Pour ce jeune fonctionnaire, qui était à la tête du Comité chargé dans son pays de piloter les activités de l'année internationale, ce nouveau volontariat doit s'appuyer sur une coopération horizontale, interactive, qui rapproche le Nord et le Sud dans une relation de respect mutuel.

« En Afrique, après le processus qui a conduit aux indépendances nationales, les pays occidentaux, forts de leur "générosité", nous ont envahis de projets et de coopérants. Peu à peu, ces derniers ont été retirés pour diverses raisons ; mais il ne faudrait pas retomber dans les mêmes erreurs en nous envoyant maintenant des vagues de volontaires. Nous ne pouvons plus accepter des jeunes volontaires qui arrivent sans aucune expérience. Les attentes réelles de nos peuples doivent être prises en compte. Il faut une concertation. Le Nord doit nous aider, par conscience, par solidarité, mais sans rien imposer et en discutant avec nous de nos véritables besoins". Cette vision stratégique, à la fois bilan du passé et exigence pour le futur, donne la dimension des enjeux et résume assez bien l'apport de l'année internationale. 

Revaloriser le travail volontaire

2001, décrétée année internationale des volontaires par les Nations unies à l'initiative du Japon, a ouvert la porte à une réflexion, bien qu'encore timide, sur les questions essentielles que pose le travail bénévole sous toutes les latitudes.

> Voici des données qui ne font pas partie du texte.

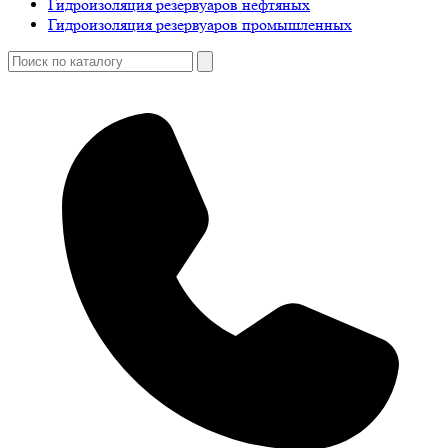
Гидроизоляция резервуаров нефтяных
Гидроизоляция резервуаров промышленных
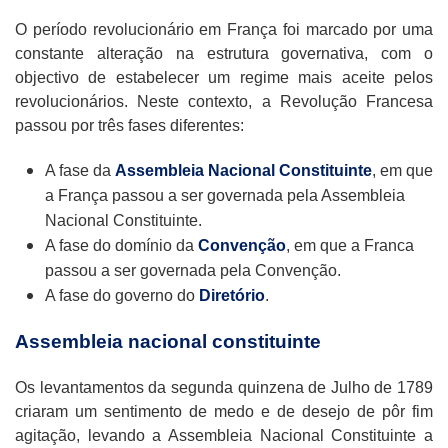
O período revolucionário em França foi marcado por uma
constante alteração na estrutura governativa, com o
objectivo de estabelecer um regime mais aceite pelos
revolucionários. Neste contexto, a Revolução Francesa
passou por três fases diferentes:
A fase da
Assembleia Nacional Constituinte
, em que
a França passou a ser governada pela Assembleia
Nacional Constituinte.
A fase do domínio da
Convenção
, em que a Franca
passou a ser governada pela Convenção.
A fase do governo do
Diretório
.
Assembleia nacional constituinte
Os levantamentos da segunda quinzena de Julho de 1789
criaram um sentimento de medo e de desejo de pôr fim
agitação, levando a Assembleia Nacional Constituinte a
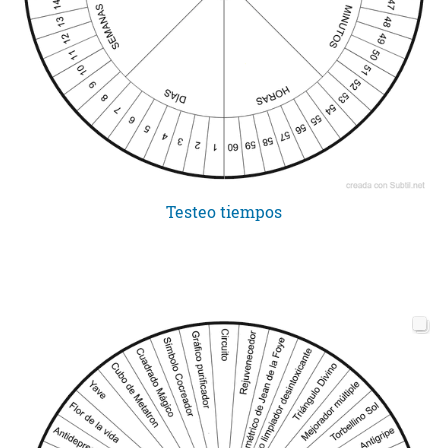
Testeo tiempos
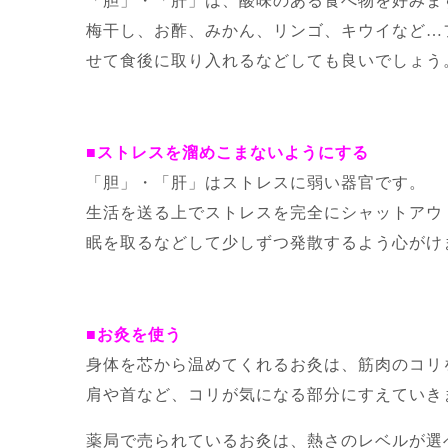
「胆」・「肝」は、酸味のある食べ物を好みま
梅干し、お酢、みかん、リンゴ、キウイなど…
せて食後に取り入れるなどしても良いでしょう
■ストレスを溜めこまないようにする
「胆」・「肝」はストレスに弱い器官です。
生活を送る上でストレスを完全にシャットアウ
眠を取るなどして少しずつ発散するよう心がけ
■お灸を使う
身体を芯から温めてくれるお灸は、筋肉のコリ
肩や首など、コリが気になる部分にすえていき
薬局で売られているお灸は、熱さのレベルが選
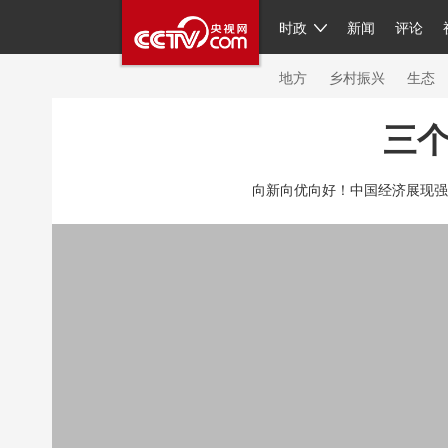
时政
新闻
评论
人民领袖习近平
直播
繁体
片库
海外频道
栏目大全
联播+
iPand
地方
乡村振兴
生态
三个
总台春晚
网络春晚
共产党员网
秧纪
向新向优向好！中国经济展现强
新闻
国内
国际
评论
经济
军事
人民领袖习近平
联播+
热解读
天天学
视频
小央视频
小央直播
直播中国
现场
前线
比划
快看
蓝海中国
体育
直播
竞猜
2026年世界杯
20
VIP会员
CCTV奥林匹克频道
生活体育大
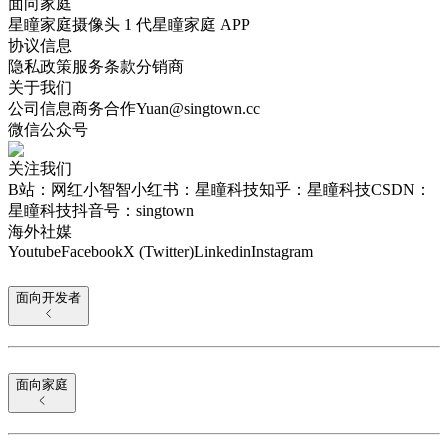
面向家庭
星瞳家庭摄像头 1 代
星瞳家庭 APP
协议信息
隐私政策
服务条款
分销商
关于我们
公司信息
商务合作
Yuan@singtown.cc
微信公众号
关注我们
B站：网红小智智
小红书：星瞳科技
知乎：星瞳科技
CSDN：
星瞳科技
抖音号：singtown
海外社媒
Youtube
Facebook
X (Twitter)
Linkedin
Instagram
面向开发者
面向家庭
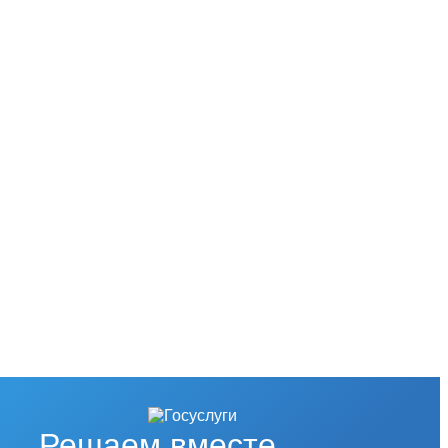
Решаем вместе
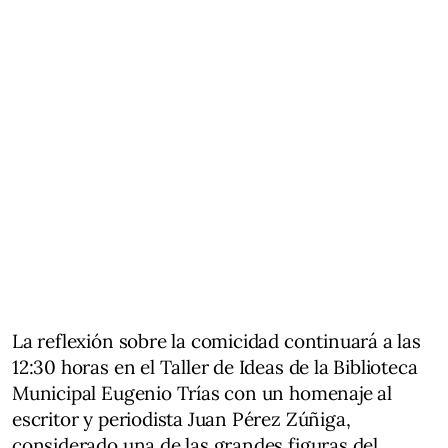
La reflexión sobre la comicidad continuará a las
12:30 horas en el Taller de Ideas de la Biblioteca
Municipal Eugenio Trías con un homenaje al
escritor y periodista Juan Pérez Zúñiga,
considerado una de las grandes figuras del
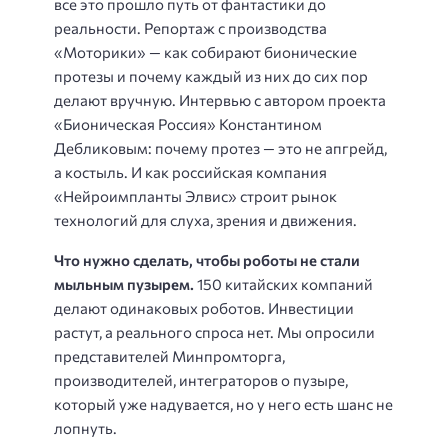
все это прошло путь от фантастики до
реальности. Репортаж с производства
«Моторики» — как собирают бионические
протезы и почему каждый из них до сих пор
делают вручную. Интервью с автором проекта
«Бионическая Россия» Константином
Дебликовым: почему протез — это не апгрейд,
а костыль. И как российская компания
«Нейроимпланты Элвис» строит рынок
технологий для слуха, зрения и движения.
Что нужно сделать, чтобы роботы не стали
мыльным пузырем.
150 китайских компаний
делают одинаковых роботов. Инвестиции
растут, а реального спроса нет. Мы опросили
представителей Минпромторга,
производителей, интеграторов о пузыре,
который уже надувается, но у него есть шанс не
лопнуть.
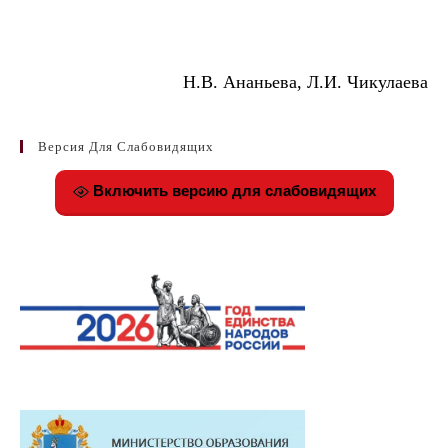
Н.В. Ананьева, Л.И. Чикулаева
Версия Для Слабовидящих
Включить версию для слабовидящих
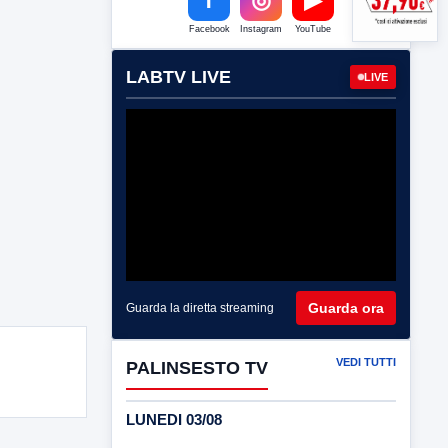
Facebook
Instagram
YouTube
LABTV LIVE
LIVE
Guarda ora
Guarda la diretta streaming
VEDI TUTTI
PALINSESTO TV
LUNEDI 03/08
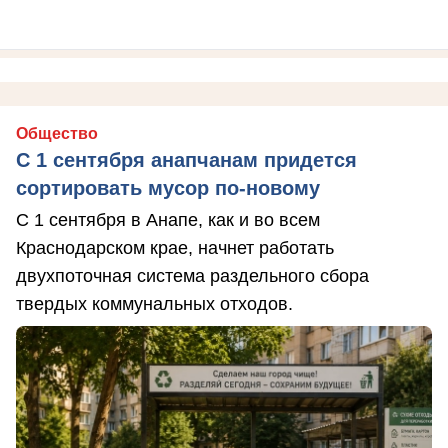
Общество
С 1 сентября анапчанам придется
сортировать мусор по-новому
С 1 сентября в Анапе, как и во всем
Краснодарском крае, начнет работать
двухпоточная система раздельного сбора
твердых коммунальных отходов.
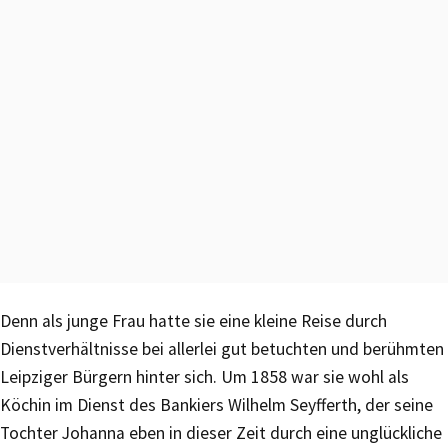
Denn als junge Frau hatte sie eine kleine Reise durch
Dienstverhältnisse bei allerlei gut betuchten und berühmten
Leipziger Bürgern hinter sich. Um 1858 war sie wohl als
Köchin im Dienst des Bankiers Wilhelm Seyfferth, der seine
Tochter Johanna eben in dieser Zeit durch eine unglückliche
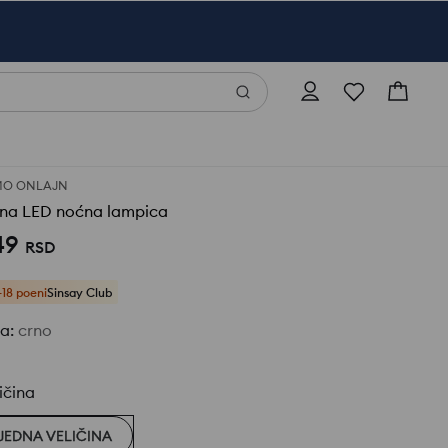
MO ONLAJN
dna LED noćna lampica
49
RSD
+18 poeni
Sinsay Club
ja
:
crno
ičina
JEDNA VELIČINA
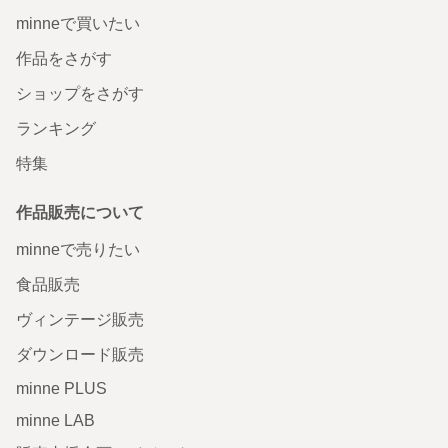
minneで買いたい
作品をさがす
ショップをさがす
ランキング
特集
作品販売について
minneで売りたい
食品販売
ヴィンテージ販売
ダウンロード販売
minne PLUS
minne LAB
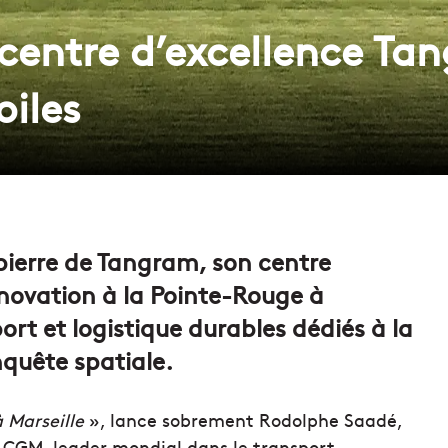
 centre d’excellence Ta
oiles
ierre de Tangram, son centre
nnovation à la Pointe-Rouge à
rt et logistique durables dédiés à la
nquête spatiale.
 Marseille
», lance sobrement Rodolphe Saadé,
 CGM, leader mondial dans le transport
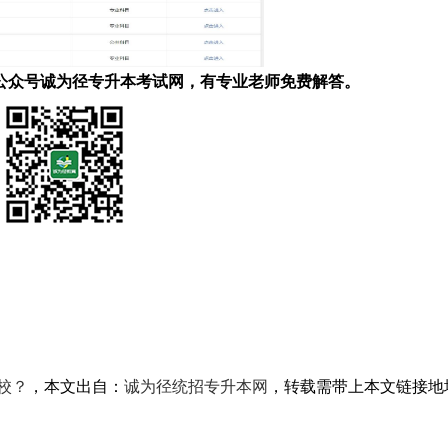
公众号诚为径专升本考试网，有专业老师免费解答。
校？
，本文出自：
诚为径统招专升本网
，转载需带上本文链接地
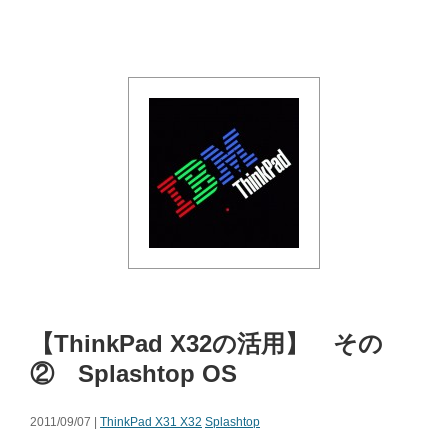
【ThinkPad X32の活用】 その
② Splashtop OS
2011/09/07 |
ThinkPad X31 X32
Splashtop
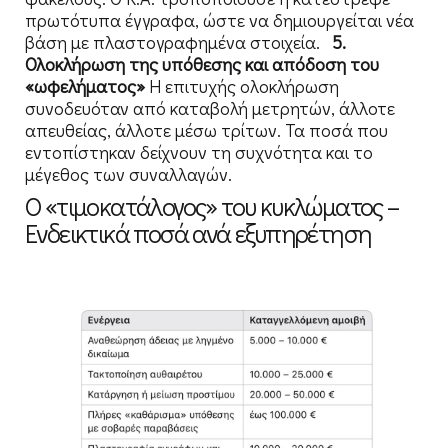
πρωτότυπα έγγραφα, ώστε να δημιουργείται νέα
βάση με πλαστογραφημένα στοιχεία.
5.
Ολοκλήρωση της υπόθεσης και απόδοση του
«ωφελήματος»
Η επιτυχής ολοκλήρωση
συνοδευόταν από καταβολή μετρητών, άλλοτε
απευθείας, άλλοτε μέσω τρίτων. Τα ποσά που
εντοπίστηκαν δείχνουν τη συχνότητα και το
μέγεθος των συναλλαγών.
Ο «τιμοκατάλογος» του κυκλώματος –
Ενδεικτικά ποσά ανά εξυπηρέτηση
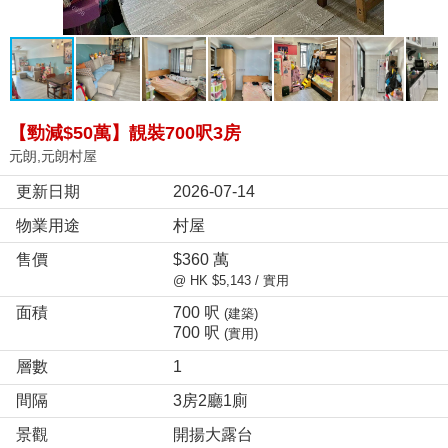
【勁減$50萬】靚裝700呎3房
元朗,元朗村屋
更新日期
2026-07-14
物業用途
村屋
售價
$360 萬
@ HK $5,143 / 實用
面積
700 呎
(建築)
700 呎
(實用)
層數
1
間隔
3房2廳1廁
景觀
開揚大露台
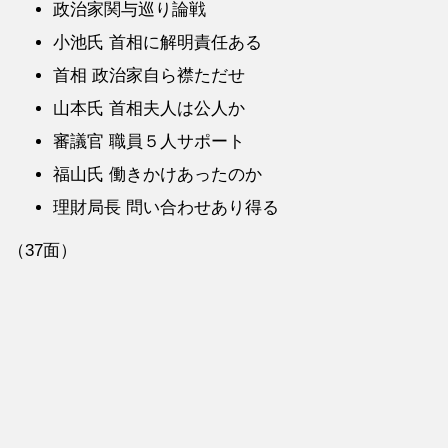
政治家関与巡り論戦
小池氏 首相に解明責任ある
首相 政治家自ら襟ただせ
山本氏 首相夫人は公人か
審議官 職員５人サポート
福山氏 働きかけあったのか
理財局長 問い合わせあり得る
（37面）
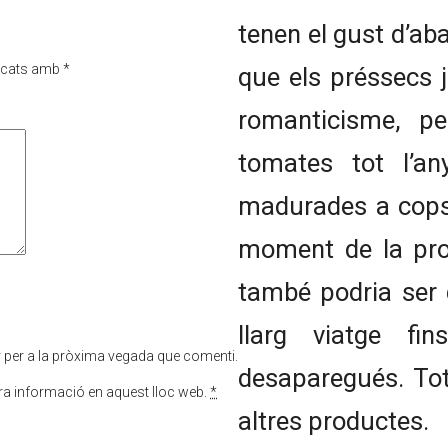
tenen el gust d’ab
rcats amb
*
que els préssecs j
romanticisme, p
tomates tot l’an
madurades a cops
moment de la pro
també podria ser q
llarg viatge fi
r per a la pròxima vegada que comenti.
desaparegués. Tot
tra informació en aquest lloc web.
*
altres productes.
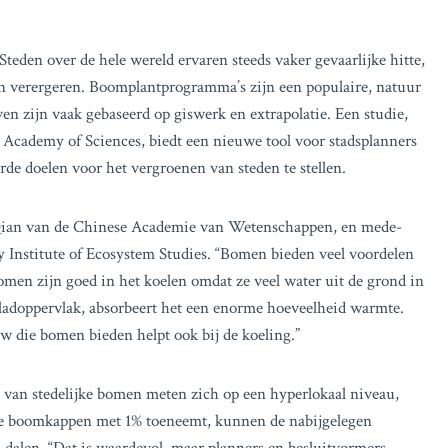
Steden over de hele wereld ervaren steeds vaker gevaarlijke hitte,
ren verergeren. Boomplantprogramma’s zijn een populaire, natuur
en zijn vaak gebaseerd op giswerk en extrapolatie. Een studie,
 Academy of Sciences, biedt een nieuwe tool voor stadsplanners
de doelen voor het vergroenen van steden te stellen.
 Qian van de Chinese Academie van Wetenschappen, en mede-
ry Institute of Ecosystem Studies. “Bomen bieden veel voordelen
“Bomen zijn goed in het koelen omdat ze veel water uit de grond in
ladoppervlak, absorbeert het een enorme hoeveelheid warmte.
die bomen bieden helpt ook bij de koeling.”
en van stedelijke bomen meten zich op een hyperlokaal niveau,
ijke boomkappen met 1% toeneemt, kunnen de nabijgelegen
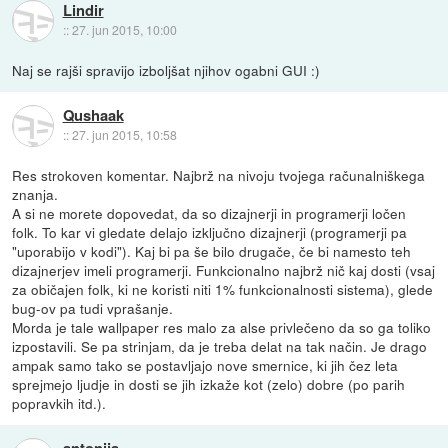
Lindir
::
27. jun 2015, 10:00
Naj se rajši spravijo izboljšat njihov ogabni GUI :)
Qushaak
::
27. jun 2015, 10:58
Res strokoven komentar. Najbrž na nivoju tvojega računalniškega
znanja.
A si ne morete dopovedat, da so dizajnerji in programerji ločen
folk. To kar vi gledate delajo izključno dizajnerji (programerji pa
"uporabijo v kodi"). Kaj bi pa še bilo drugače, če bi namesto teh
dizajnerjev imeli programerji. Funkcionalno najbrž nič kaj dosti (vsaj
za običajen folk, ki ne koristi niti 1% funkcionalnosti sistema), glede
bug-ov pa tudi vprašanje.
Morda je tale wallpaper res malo za alse privlečeno da so ga toliko
izpostavili. Se pa strinjam, da je treba delat na tak način. Je drago
ampak samo tako se postavljajo nove smernice, ki jih čez leta
sprejmejo ljudje in dosti se jih izkaže kot (zelo) dobre (po parih
popravkih itd.).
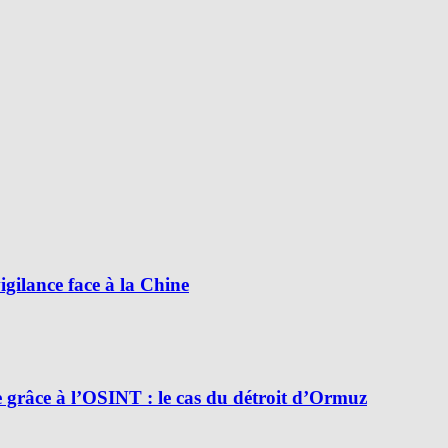
ilance face à la Chine
e grâce à l’OSINT : le cas du détroit d’Ormuz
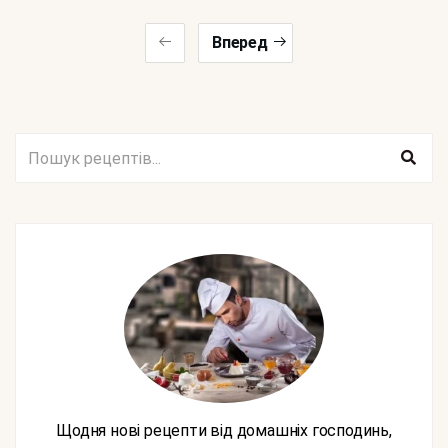
Вперед
Щодня нові рецепти від домашніх господинь,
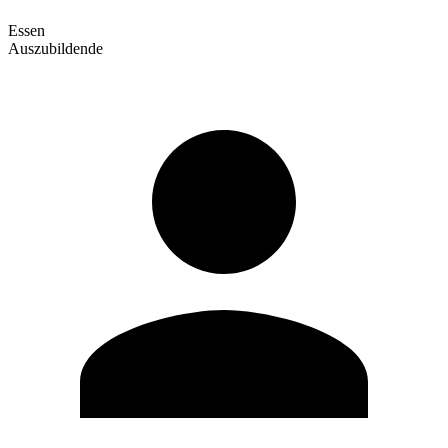
Essen
Auszubildende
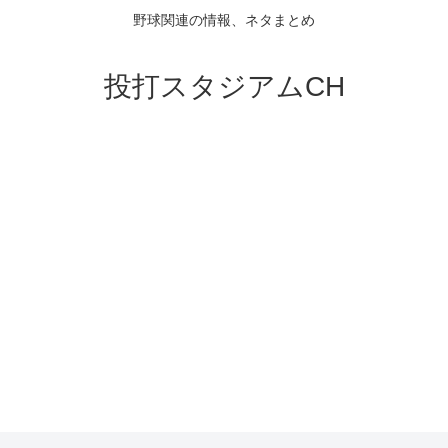
野球関連の情報、ネタまとめ
投打スタジアムCH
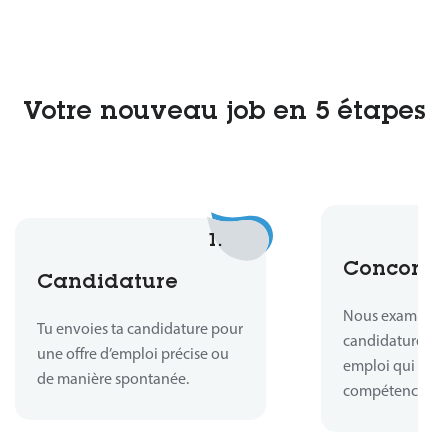
Votre nouveau job en 5 étapes
1.
Concord
Candidature
Nous examinons
Tu envoies ta candidature pour
candidature et
une offre d’emploi précise ou
emploi qui corr
de manière spontanée.
compétences.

Cette année internationale poursuivait quatre objectifs qui avaient été définis par consensus : reconnaissance du travail volontaire en tant que mise en pratique de valeurs humaines, mesures qui facilitent le volontariat comme force sociale active, multiplication du travail en équipe et des réseaux qui rassemblent les gens à travers le monde et enfin, promotion de ce type d'engagement bénévole par la diversification de ses expériences et l'élargissement de son champ d'action. 

Plus de 120 comités ont été créés dans autant de pays, dès la fin de l'an 2000, pour structurer les plans d'action et le travail au niveau national. Ces comités avaient des dimensions et des dynamiques variées. Dans certains pays européens, c'est la société civile qui a répondu à l'appel et joué un rôle de premier plan. Ailleurs, en Amérique latine ou en Afrique, les comités ont été essentiellement formés, comme on a pu le voir lors du Symposium, par des structures gouvernementales ou les délégations locales de l'ONU, où le verticalisme, la bureaucratie et le poids des appareils se sont fait sentir.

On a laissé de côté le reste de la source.